The campaign illustrates phrases like “Catching Lightning in a Bottle” or “Like Talking to a Wall” or, my personal favorite, “A Snowball’s Chance in Hell” (I have used this myself, a lot, to describe goals I was convinced have zero chance of success.)

In “A Snowball’s Chance in Hell” scientists and engineers from the GE Global Research Center decide to send an actual snowball into the closest thing to hell on the planet: the very heart of an old foundry in Kazakhstan, where the molten metal reaches temperatures of over 2000 degrees Fahrenheit.

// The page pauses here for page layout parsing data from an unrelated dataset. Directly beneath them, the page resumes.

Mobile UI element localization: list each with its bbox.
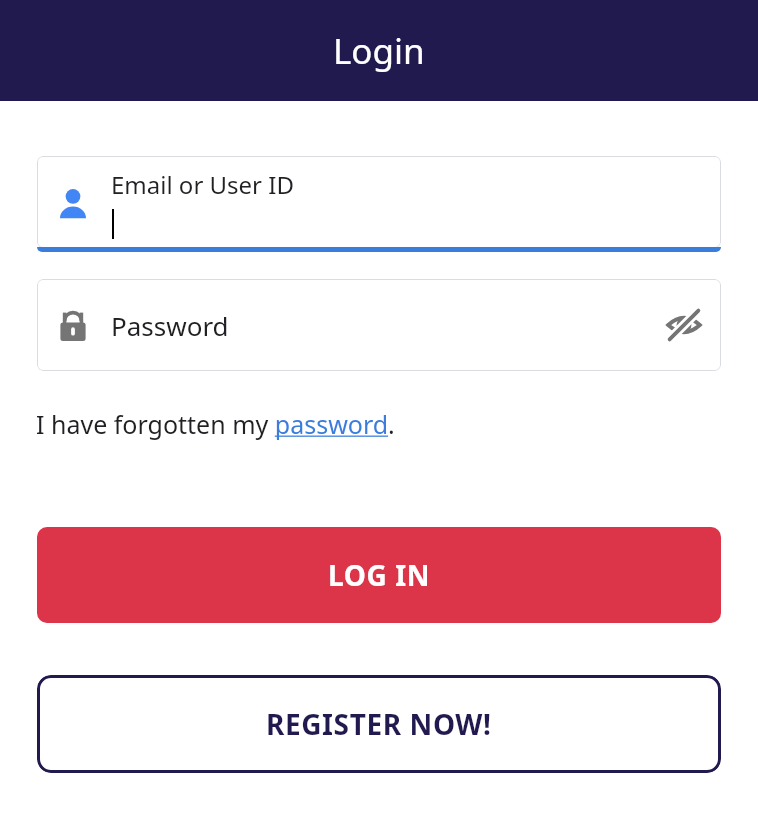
staticText: I have forgotten my password. — [36, 407, 395, 441]
other: Password — [52, 304, 94, 346]
button[interactable]: Password — [37, 279, 721, 371]
button[interactable]: Show password — [655, 296, 713, 354]
button[interactable]: LOG IN — [37, 527, 721, 623]
button[interactable]: User — [37, 156, 721, 252]
button[interactable]: I have forgotten my password. — [36, 407, 395, 441]
staticText: Login — [333, 27, 425, 75]
staticText: Password — [111, 308, 229, 343]
other: User — [52, 183, 94, 225]
staticText: REGISTER NOW! — [266, 705, 492, 743]
staticText: LOG IN — [328, 556, 431, 594]
button[interactable]: REGISTER NOW! — [37, 675, 721, 773]
staticText: Email or User ID — [111, 168, 294, 201]
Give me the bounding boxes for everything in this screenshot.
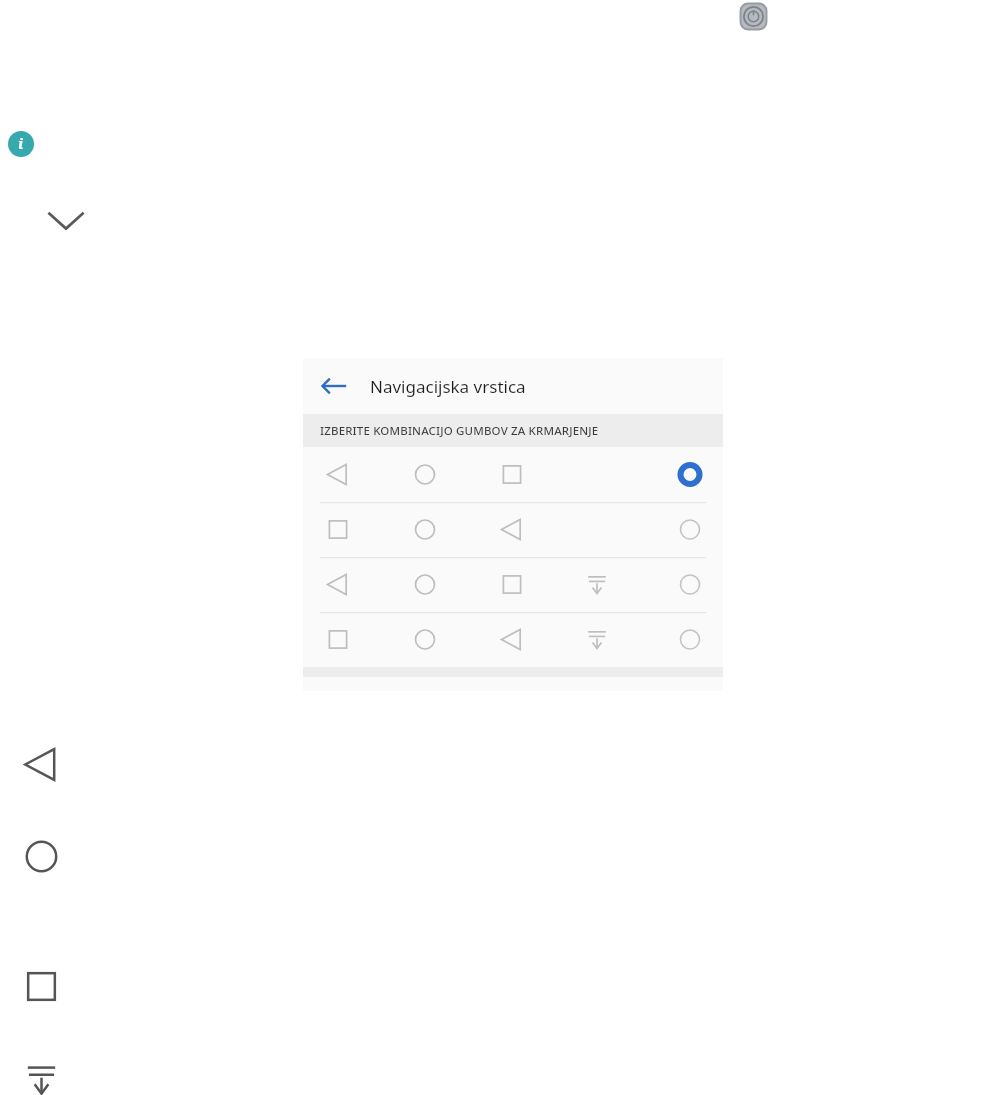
button[interactable]: Expand bbox=[44, 202, 88, 240]
staticText: i bbox=[18, 133, 24, 153]
button[interactable]: Navigate up bbox=[318, 370, 350, 402]
button[interactable] bbox=[303, 557, 723, 612]
button[interactable]: Information bbox=[8, 131, 34, 157]
button[interactable]: Home bbox=[19, 834, 64, 879]
button[interactable] bbox=[303, 502, 723, 557]
button[interactable] bbox=[303, 612, 723, 667]
staticText: IZBERITE KOMBINACIJO GUMBOV ZA KRMARJENJ… bbox=[320, 423, 599, 439]
button[interactable]: Hide navigation bar bbox=[19, 1057, 64, 1095]
button[interactable]: Clock app bbox=[738, 1, 769, 32]
button[interactable]: Back bbox=[19, 742, 64, 787]
button[interactable]: Recent apps bbox=[19, 964, 64, 1009]
button[interactable] bbox=[303, 447, 723, 502]
staticText: Navigacijska vrstica bbox=[370, 375, 526, 398]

The voiceover and sound track make us feel like we are watching a sci-fi action flick. The grim setting makes the improbability of “bringing the snowball back safe” palpable. As I sat in the audience I began thinking of the snowball anthropomorphically as a person in a Houdini-like escape, or a beloved pet-like mascot facing a dangerous monster. As the canister cradling the snowball was lowered into the fiery inferno, I felt “FEAR” . . . I WANTED THE SNOWBALL TO LIVE!!!


Spoiler alert: (I hope by now you have watched the video at LEAST twice!) When the scientists apprehensively remove the specially made canister from the molten mess and open it for the cameras and the snowball is there in all its frozen glory, they are gleeful. "Imagine the other impossible things we can do" is the closing tag line in the screen.

Wow. Inspiring emotional storytelling at its best. It just makes us feel “good”. The other videos in the series reveal equally inspiring narratives and they also represent a move by GE to become actual co-producers of content rather than simply advertisers or sponsors.

The campaign has become content that galvanizes their staff as well as their customers and general consumers.

Ms. Boff discussed the pending move of the GE world headquarters from the quiet Fairfield, CT suburbs to its new home on the once derelict and notorious Boston Waterfront. (Most assuredly, with no cynicism, there is a story that is strictly financial in terms of the tax incentives that the company has likely received for moving to Boston.)

But the narrative that they can now tell about the move will stress collaboration available to them with Boston’s academic community. The region around Boston is estimated as home to as many as 250,000 students at over 55 colleges and universities, including the science and technology innovation incubators of MIT and Harvard. This implied partnership signals impeccable science, youthful tenacity, vigorous optimism, and a bold new path to yet-to-be imagined invention and possibilities.

I came away from BRITE feeling GE’s [Un]Impossible Missions is a vibrant, inspiring and reassuring brand narrative that will help the company build Fame, Feeling & Fluency.